The Trumpet



Photo: Photograph of Sorenson Hall “Cafe”- NCU’s main food  source for students, workers and visitors on the campus.

Photo Credit: Jermilee Morrison

By: Chantae McNeil

The cafeteria price increase at Northern Caribbean University (NCU) is unavoidable, said manager of the institution’s dining hall Mcziffon Marstin in a recent interview with the Hilltop Trumpet.

Following the recent announcement about Sorenson Hall increasing food prices effective Monday, September 13, 2021, Marstin said the price increase is due to losses they have experienced over the years.

He added that the price change has not been made or approved since 2016, hence the change is necessary and still will not be able to compensate for the losses they have experienced.

“You know how much millions we lost over that period? Billions! In order to survive we had to do something. Everybody has to get paid, so it was difficult to not have an increase in prices,” he said.

The manager added that students can try to balance their spending by purchasing other products the cafeteria provides, noting that it is not advisable to have a heavy meal every day.

“You still have stuff that are affordable. You have pastries and all the other stuff so you still have the option of buying something lighter, but you can’t say that we’re not supposed to have a raise overall,” he said.

When the Hilltop Trumpet spoke with different residents of the Leila Reid Hall dormitory, many of them had mixed feelings about the new food prices, and one student in particular said it is “foolishness.”

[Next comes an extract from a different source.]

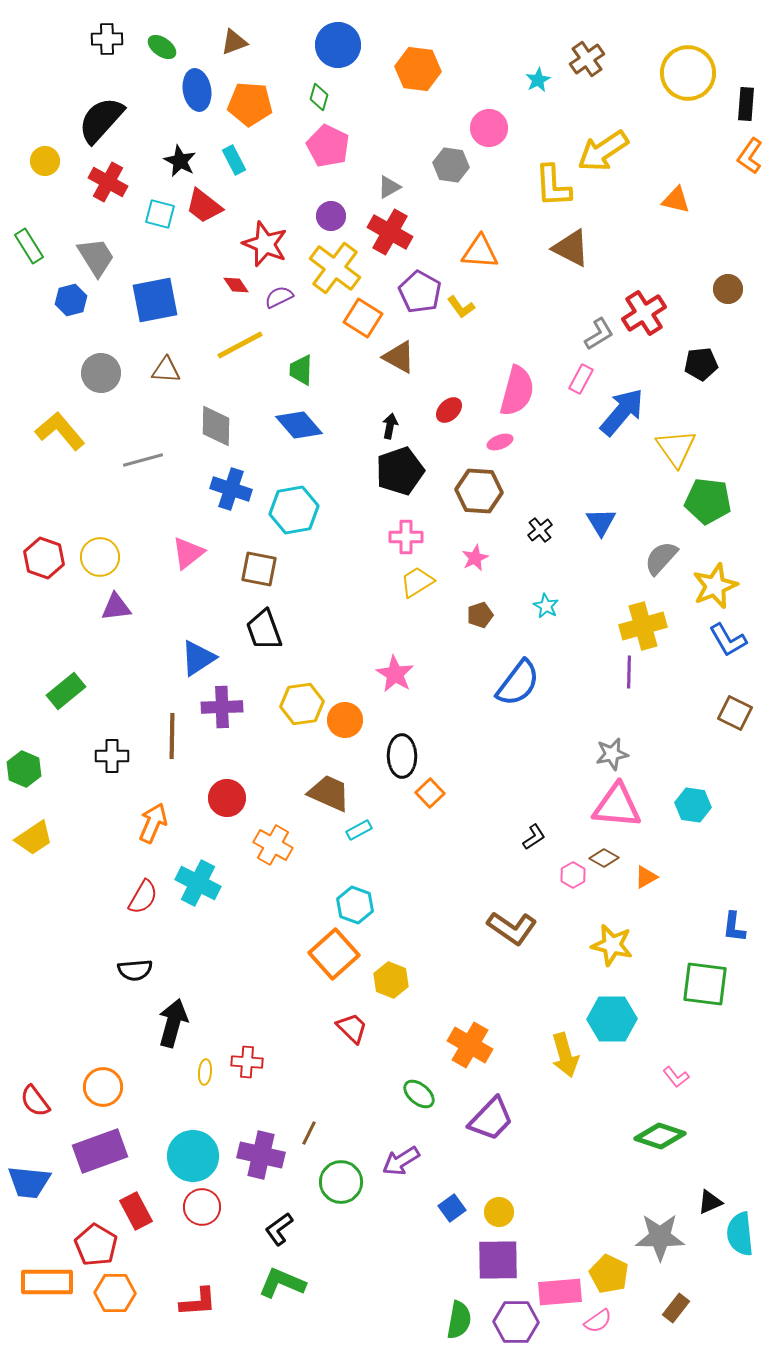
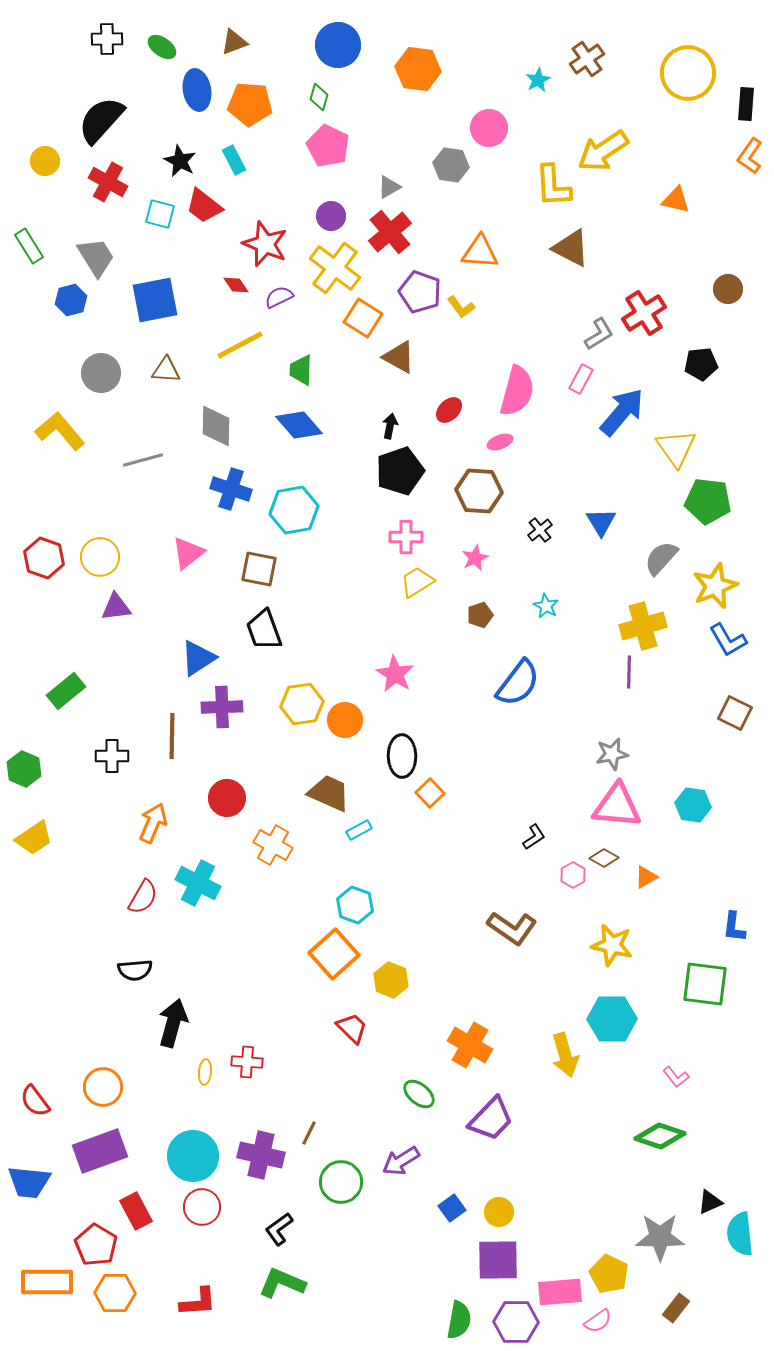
red cross at (390, 232): rotated 21 degrees clockwise
purple pentagon at (420, 292): rotated 9 degrees counterclockwise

“It’s foolishness. My meal plan might only last me for half the semester now. I have been dreading to go up there (cafeteria), because I’m trying to conserve, so I’ve been cooking and using up the food that I got from home before I have to resort to cafe,” said the student who asked to go unnamed.

Abigale Brown, another resident, shared that they understand and cannot blame the department for its recent changes, and though it hasn’t affected them much, they would like to see improvements in the quality and quantity of the food.   

“My biggest concern isn’t the price, but rather the quality and quantity of the food. The food tastes pretty bad. I spend so much money and what I get is undercooked, unseasoned and to add to this, the portions are very small,” she said.

When asked if there can be any changes made to the quantity of food provided at the cafeteria, Marstin noted that there can be changes made to the servings of carbohydrates, but not necessarily the protein.

“Maybe like the rice, since it’s a local factor, maybe you can add more, but you can’t add much more protein … when you compare the price of vegetarian protein, when compared to the regular protein in a lot of cases they are more expensive,” he said.

The Hilltop Trumpet asked Marstin to share his views on students’ alternative option to buy food elsewhere, to which he noted that that’s their choice.

“The prices are high out there as everywhere else. The choice is theirs (students). Even if students stop buying, it’s better we just close than have the business operating at a loss,” he said.

The United Student Movement (USM) conducted a meeting with the respective representative from the University Business and Stores, which resulted in proposals for food quality improvement, having a staggered increase of meal prices, and an agreement made for presentation to be done for students to understand the necessity for the price changes. 

The USM has also considered other ways to assist students in affording the price increase.